A Rio+20 é apresentada como o fórum que deverá pautar uma agenda de desenvolvimento sustentável e definir diretrizes políticas para os próximos anos, na qual será necessária a transição para um novo modelo de economia, chamado “economia verde”. Qual a sua expectativa para o evento?
José Luiz Alquéres: Como toda reunião com ampla audiência, o nível de generalidade das recomendações tende a ser muito alto, mais ainda quando o tema não encontra muita convergência e alguns países se colocam para tentar, de alguma forma, se apresentarem “sob luzes favoráveis” para a audiência mundial.

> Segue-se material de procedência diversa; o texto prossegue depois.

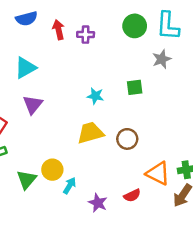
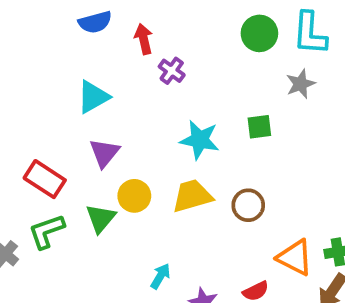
purple cross: (86, 35) -> (172, 71), moved, turned 35
cyan star: (95, 96) -> (200, 140), size x1.5
yellow circle: (52, 170) -> (134, 196), moved
green triangle: (27, 179) -> (101, 218), moved

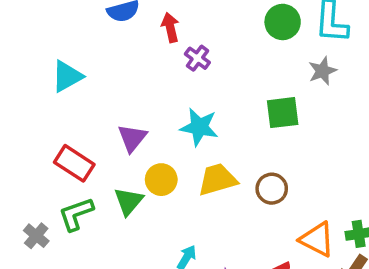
cyan triangle: (93, 97) -> (67, 76), moved
green square: (259, 127) -> (283, 113), size x1.4
cyan star: (200, 140) -> (199, 127), moved

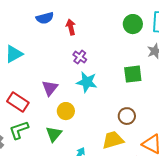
purple cross: (197, 58) -> (80, 57), moved
yellow trapezoid: (217, 180) -> (113, 140), moved
green triangle: (129, 201) -> (54, 134), moved

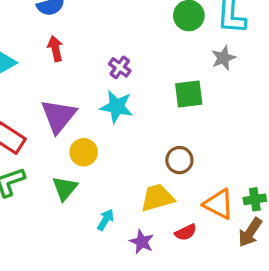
red arrow: (71, 27) -> (55, 49), moved
purple cross: (80, 57) -> (120, 67), moved
purple triangle: (50, 88) -> (58, 116), size x1.4

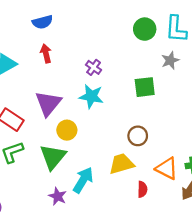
green triangle: (65, 188) -> (53, 157), size x1.4
cyan arrow: (106, 220) -> (83, 180), size x1.6
red semicircle: (186, 232) -> (142, 189), turned -63
purple star: (142, 242) -> (58, 196), moved

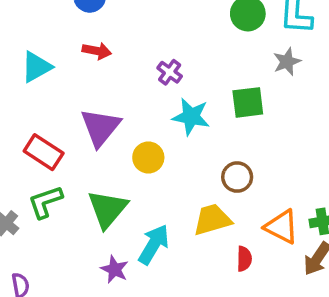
red arrow: (46, 53) -> (97, 51), turned 114
cyan star: (91, 96) -> (191, 117), moved
yellow circle: (67, 130) -> (148, 157), moved

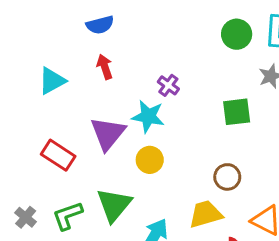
red arrow: (97, 51) -> (105, 67), turned -120
cyan star: (191, 117) -> (148, 116), moved
green L-shape: (45, 202) -> (67, 216), moved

Espero apenas que contribua para o aumento de conscientização em relação ao tema. As sugestões de gente qualificada, sociedade civil e prêmios Nobel a chefes de estado serão um aspecto a se considerar. Melhor ainda se encontrarem eco e puderem virar argumento eleitoral nos grandes países, aumentando as chances de virem a ser praticadas.

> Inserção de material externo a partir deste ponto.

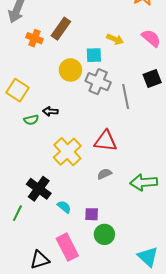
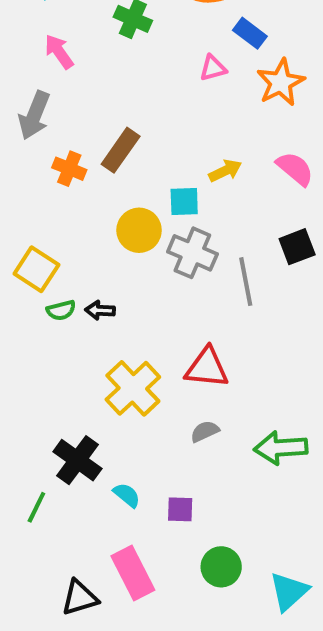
yellow arrow: (115, 39) -> (225, 171), turned -49
green semicircle: (31, 120) -> (61, 310), moved
green circle: (104, 234) -> (221, 567), moved
cyan triangle: (148, 257) -> (289, 591), turned 35

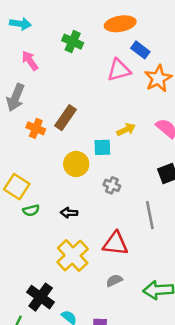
pink triangle: (213, 68) -> (119, 70), size x1.5
gray cross: (192, 253) -> (112, 185), moved, size x0.6
gray line: (246, 282) -> (150, 215), moved
black arrow: (100, 310) -> (69, 213), moved

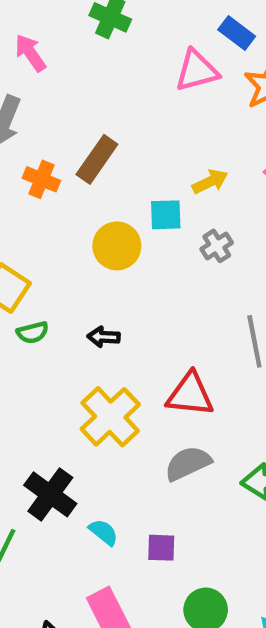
gray cross: (112, 185) -> (217, 246), moved, turned 35
gray semicircle: (114, 280) -> (188, 463), size x1.5

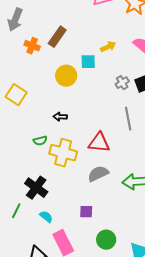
gray cross: (217, 246) -> (122, 83), moved
green semicircle: (33, 332) -> (40, 141), moved
yellow cross: (110, 417) -> (63, 153), turned -32
cyan semicircle: (104, 532) -> (46, 217), moved

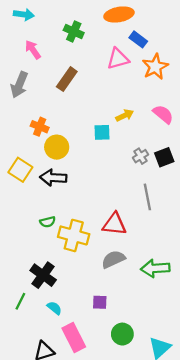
brown rectangle: (57, 37) -> (67, 79), moved
orange cross: (32, 46) -> (40, 127), moved
yellow circle: (66, 76) -> (57, 147), moved
black arrow: (60, 117) -> (53, 178), moved, size x1.6

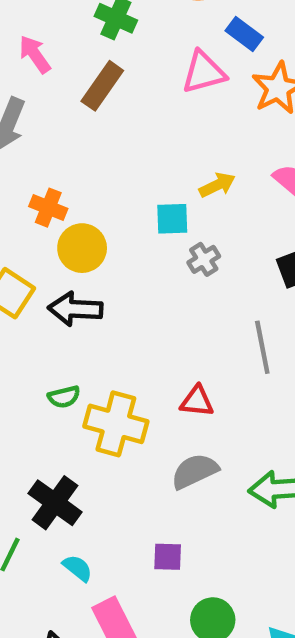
brown rectangle: (67, 79) -> (102, 86), moved
gray cross: (141, 156) -> (204, 259), moved
red triangle: (114, 224) -> (197, 401), size x0.7

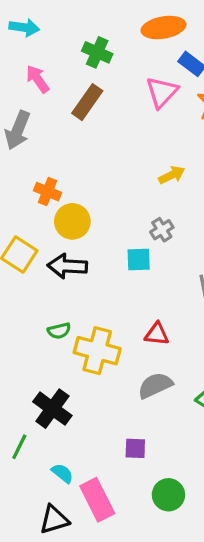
pink triangle: (204, 72) -> (162, 92), turned -32
cyan square: (172, 219) -> (139, 259), moved
cyan semicircle: (78, 568) -> (62, 473), moved

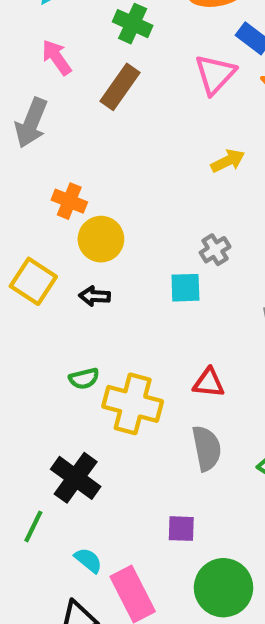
yellow arrow: (172, 175) -> (228, 161), moved
black arrow: (67, 266) -> (95, 296), size x0.6
gray semicircle: (155, 385) -> (207, 448), turned 104
green circle: (168, 495) -> (223, 588), size x1.4

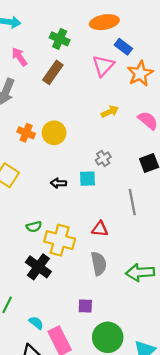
yellow circle: (101, 239) -> (54, 133), moved
black arrow: (95, 296) -> (59, 183), moved
black cross: (76, 478) -> (38, 267), moved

Essas sugestões, que espero que alimentem os Objetivos de Desenvolvimento Sustentável, deverão se constituir nos guidelines para as ações posteriores. A questão de transformar o PNUMA (Programa das Nações Unidas para o Meio Ambiente) em um conselho pode ser um avanço, mas, tendo em vista a inoperância e poucos resultados objetivos de grande parte da cara estrutura da ONU, acho que será um resultado pífio caso se limite a isso.
Às vésperas da Rio+20, o termo ‘Economia Verde’ se tornou bastante controverso. Entidades da sociedade civil acusam empresas e governo de terem se apropriado do termo numa estratégia de embalar o jeito tradicional de fazer negócios numa roupagem verde. Como o senhor analisa esse ponto de vista?
Este tipo de discussão ou de acusação é improdutiva. Nem governo, nem empresas, nem organizações do terceiro setor podem se vangloriar de resultados objetivos, que é o que faz diferença. Todos têm que repensar sua atuação e tentar agir de forma cooperativa em vez de viverem em conflito até mesmo por causa de terminologias.
“Há que se diferenciar os preços dos bens e serviços pelo seu poder negativo ao meio ambiente: quanto mais comprometedor, mais caro deve ser o imposto para desestimular o consumo.
Quais os principais desafios para a governança global, na sua opinião, em estabelecer caminhos para o desenvolvimento sustentável no momento histórico atual, de crise econômica nos países desenvolvidos?
Os caminhos para o desenvolvimento sustentável devem partir de baixo para cima, do consumo para produção, da identificação das necessidades humanas e como atendê-las à luz de uma filosofia de uso mais sustentável daquilo que a natureza coloca à nossa disposição. Uma visão de vida mais frugal, mais ética nas relações com a natureza, mas nem por isso pior.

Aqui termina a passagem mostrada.